ASSIGNMENT>
Please reproduce the entries below exactly, omitting any images they contain.

[[ GIVEN DATA, beginning ]]

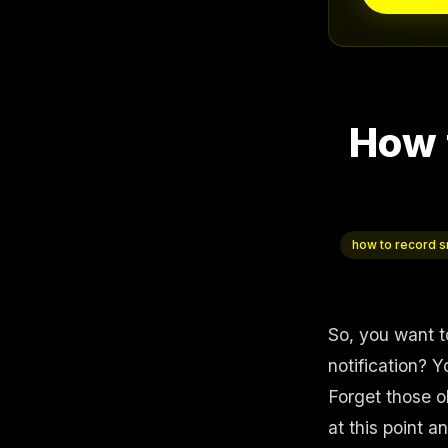
How 
how to record sn
So, you want t
notification? Y
Forget those o
at this point 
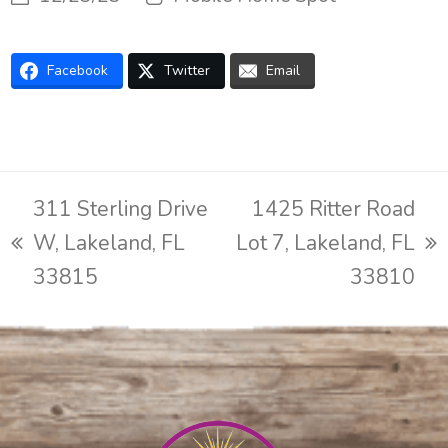
Facebook
Twitter
Email
311 Sterling Drive
1425 Ritter Road
W, Lakeland, FL
Lot 7, Lakeland, FL
previous
next
33815
33810
post:
post:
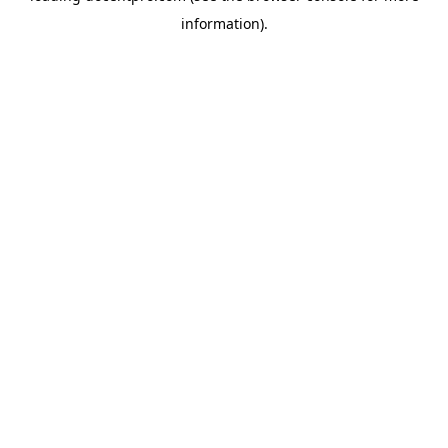
information)
.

[[ GIVEN DATA, end ]]

COMPLETED TASK>
How 
how to record sn
So, you want t
notification? Y
Forget those o
at this point 
Facebook
Twitter
Email
311 Sterling Drive
1425 Ritter Road
W, Lakeland, FL
Lot 7, Lakeland, FL
previous
next
33815
33810
post:
post:
information)
.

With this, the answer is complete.